My body proportions are quite "normal" but if I go by top tube, then the standover will be tighter than what I am used to. If I size down and get enough standover, then I need a longer stem than I usually use. Overall they are not the best fit for me, but YMMV.

They look like decent bikes and are a good value, however.
go with the best bike shop(s) rather than a specific brand...ukiahb
Apr 29, 2003 7:48 AM
I'd ask around and see which of your local shops has the best reputation as warranty problems are not unusual on bikes, and getting them fixed can be a nightmare at the wrong shop. Also, a really good shop will only carry decent bikes and will make sure you are fitted and the bike is set up for you. At 210 you will need strong wheels, so be sure to ask about the wheels on specific bikes...it can be a real pain having to true them constantly if they aren't strong enough. I'd budget a little extra for changes you might want to make on the bike after awhile...people often change the original seat, tires, bars, BB, etc. as these are items that the manufacturers tend to economize on.
I hope this helpscoonass
Apr 29, 2003 7:55 AM
The geometry of your 'perfect' frame is relative to the geometry of your body. The seat tube dimension is only the beginning of getting you into a properly sized bike....I'm 5'8"; 175#, but after about 20yrs of 'uncomfortable' riding, I finally got fitted for a 54.5cm w/55cm top tube (Custom Waterfords from excellent LBS) and it's been like riding in Heaven ever since. I would recommend that you ask arouund for the most respected LBS in your area; especially for a good 'Fitter'...(not to put REI down, but you're taking a chance on the advice [the advisor may have been in the Shoe or Canoe dept and is just helping out.]). As far as training, nutrition, etc., here is a site that will help you some:
http://www.ultracycling.com/siteindex.html#training
Info on fitting: http://psycle-therapy.great-ride.com/fit_links.htm

Bon Chance!
re: Preparing for 172 mile bike ride...New to bikingAvren
Apr 29, 2003 9:57 AM
Great information from everyone! ;-) Thanks! I have made some appointments at some local shops and once I get a bike definitely take all of the training advice to heart. I appreciate all your replies. The links had some excellent information that was very useful. Thanks again for all your help! There is so much information on cycling and I have learned a great deal from this site all ready.

Avren
re: Preparing for 172 mile bike ride...New to bikingTWD
Apr 29, 2003 5:40 PM
In addition to what was already mentioned, get yourself some good biking shorts if you don't already have them. You'll end up with some pretty painfull saddle sores on a three day ride if you don't wear the right equipment. For that matter, you should have a couple pair, so that you can change into a clean dry pair of shorts each day.

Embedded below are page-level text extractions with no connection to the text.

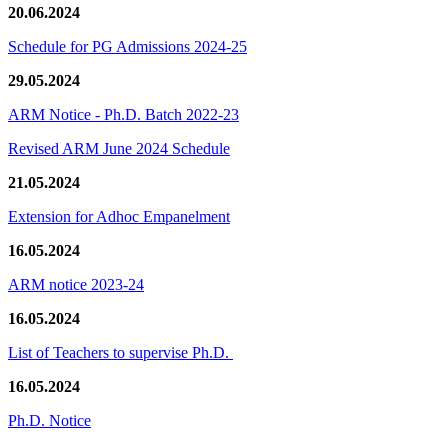
20.06.2024
Schedule for PG Admissions 2024-25
29.05.2024
ARM Notice - Ph.D. Batch 2022-23
Revised ARM June 2024 Schedule
21.05.2024
Extension for Adhoc Empanelment
16.05.2024
ARM notice 2023-24
16.05.2024
List of Teachers to supervise Ph.D.
16.05.2024
Ph.D. Notice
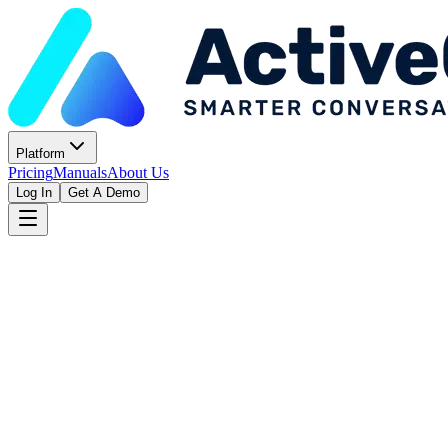
Platform
Pricing
Manuals
About Us
Log In
Get A Demo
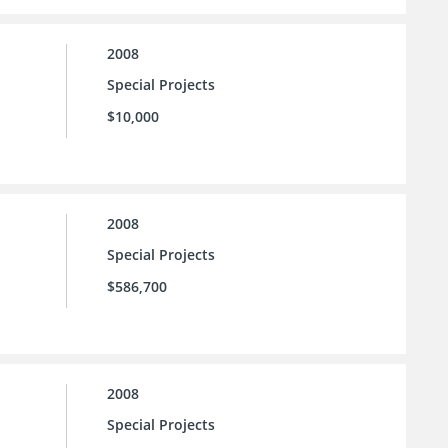
2008
Special Projects
$10,000
2008
Special Projects
$586,700
2008
Special Projects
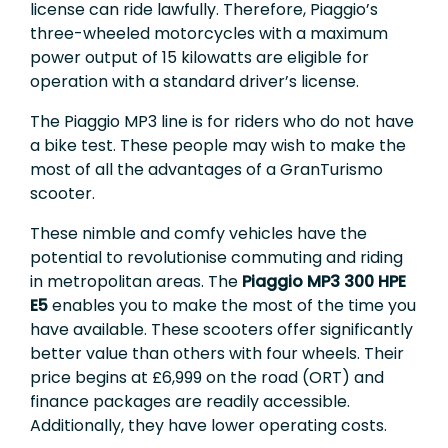
license can ride lawfully. Therefore, Piaggio’s
three-wheeled motorcycles with a maximum
power output of 15 kilowatts are eligible for
operation with a standard driver’s license.
The Piaggio MP3 line is for riders who do not have
a bike test. These people may wish to make the
most of all the advantages of a GranTurismo
scooter.
These nimble and comfy vehicles have the
potential to revolutionise commuting and riding
in metropolitan areas. The
Piaggio MP3 300 HPE
E5
enables you to make the most of the time you
have available. These scooters offer significantly
better value than others with four wheels. Their
price begins at £6,999 on the road (ORT) and
finance packages are readily accessible.
Additionally, they have lower operating costs.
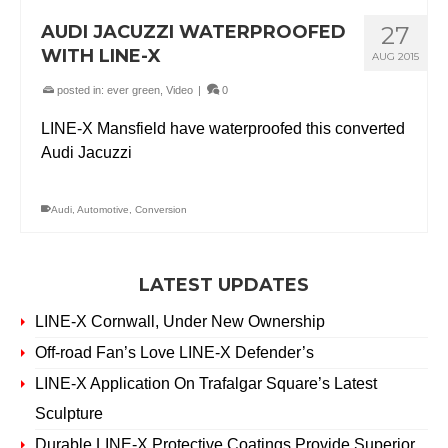
AUDI JACUZZI WATERPROOFED
27
WITH LINE-X
AUG 2015
posted in:
ever green
,
Video
|
0
LINE-X Mansfield have waterproofed this converted
Audi Jacuzzi
Audi
,
Automotive
,
Conversion
LATEST UPDATES
LINE-X Cornwall, Under New Ownership
Off-road Fan’s Love LINE-X Defender’s
LINE-X Application On Trafalgar Square’s Latest
Sculpture
Durable LINE-X Protective Coatings Provide Superior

Oh, and in case no-one has pointed it out, don't wear underwear under your bike shorts. The seams are in all the wrong places and will end up chafing quite a bit (not to mention soaking up moisture and being really uncomfortable). If you're not into the spandex thing, look at some of the mountain bike style baggy shorts which have a chamios but look like regular shorts on the outside. I don't think they are quite as comfortable, and you will look more like a mountainbiker than a roadie, but who cares, do whatever you are comfortable with.

As for training, as mentioned earlier, try to do some longer weekend rides to prepare your body for the distance. Also, the biggest secret to riding long distances is to hydrate properly and eat lots during the ride. If you wait until your thirsty or hungry, it's too late. Some people are just fine eating and drinking while riding, and others systems don't take to it as easily. Do some experiments with eating before and during longer rides to see what works for you and what doesn't. Try different foods etc...

Most of all, good luck and have fun.